4. The polymer of claim 1 in which A is, or contains a moiety which is, an alcohol, an aldehyde, a ketone or amine.

5. The polymer of claim 4 in which A is or contains a moiety which is an alcohol or an aldehyde.

6. The polymer of claim 1 in which B is an ester, ether, anhydride, carbonate, amide, acetal, ketal or Schiff base bond.

7. The polymer of claim 5 in which B is an ester bond.

8. The polymer of claim 1 in which U is selected from the group consisting of lactones, cyclic carbonates, cyclic anhydrides, fatty acids, epoxides, cyclic N-carboxyanhydrides, diacids, diesters, hydroxyacids, diols, polyacids, polyols, amino alcohols, diamines, and combinations thereof.

9. The polymer of claim 8 in which U is selected from the group consisting of lactones, diacids, polyacids, diols, polyols, and combinations thereof.

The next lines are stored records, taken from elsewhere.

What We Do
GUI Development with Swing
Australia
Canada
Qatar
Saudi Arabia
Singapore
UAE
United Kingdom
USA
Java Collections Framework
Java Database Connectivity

10. The polymer of claim 1 in which U is selected from the group consisting of lactones, cyclic carbonates, cyclic anhydrides, fatty acids, epoxides, cyclic N-carboxyanhydrides, diacids, diesters, hydroxyacids, diols, polyacids, polyols, amino alcohols, diamines, and combinations thereof; B is an ester, ether, anhydride, carbonate, amide, acetal, ketal or Schiff base bond; and A is, or contains a moiety which is, an alcohol, an aldehyde, a ketone or amine.

11. A topical composition comprising the polymer of claim 1, in combination with a cosmetically or pharmaceutically acceptable carrier.

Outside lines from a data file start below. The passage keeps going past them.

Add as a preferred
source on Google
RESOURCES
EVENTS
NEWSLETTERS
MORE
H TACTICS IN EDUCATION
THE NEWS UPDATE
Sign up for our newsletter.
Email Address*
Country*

12. A topical composition containing the polymer of claim 10.

13. A method of delivering a biologically active component to the skin which comprises applying to the skin an oligomer or polymer for topical delivery of the biologically active ingredients, the oligomer or polymer comprising at least one moiety:

U-B-A

in which U represents a physiologically acceptable unit of an oligomer or polymer, A represents the biologically active component, and B represents one or more bond(s) linking A to U, which bond is capable of being disrupted by a biological, physical or chemical process occurring in or on skin.

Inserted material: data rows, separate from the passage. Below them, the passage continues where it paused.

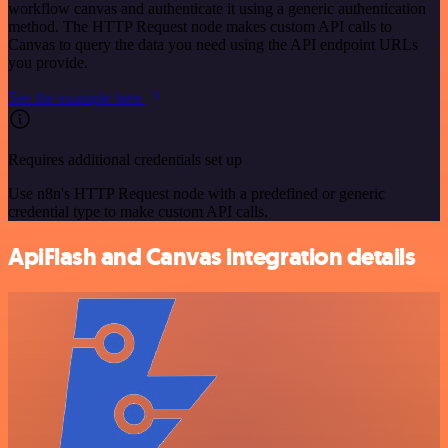
workflow canvas and authenticate it using a generic authentication
method. The HTTP Request node makes custom API calls to
Canvas to query the data you need using the API endpoint URLs
you provide.
See the example here
Requires additional credentials set up
Use n8n's HTTP Request node with a predefined or generic
credential type to make custom API calls.
ApiFlash and Canvas integration details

14. The method of claim 13 in which A is, or contains a moiety which is, an alcohol, an aldehyde, a ketone or amine.

15. The method of claim 13 in which U is selected from the group consisting of lactones, diacids, polyacids, diols, polyols, and combinations thereof.

16. The method of claim 13 in which B is an ester, ether, anhydride, carbonate, amide, acetal, ketal or Schiff base bond.

17. A method of making a delayed release polymer having biological activity comprising the steps of (a) combining, in a reaction vessel, at least one catalyst capable of catalyzing formation of a bond B that is capable of being disrupted by a biological, physical or chemical process occurring in or on skin; at least one biological active, A; and at least one physiologically acceptable unit U capable of forming part of a polymer and which is capable of forming bond B with active A; and (b) maintaining the reaction vessel under conditions suitable for formation of bond B between A and U, thereby producing a polymer comprising at least one moiety U-B-A.

18. The method of claim in which the catalyst is an enzyme selected from the group consisting of lipases, esterases, cutinases, and proteases.

19. A delayed release polymer produced by the method of claim 17.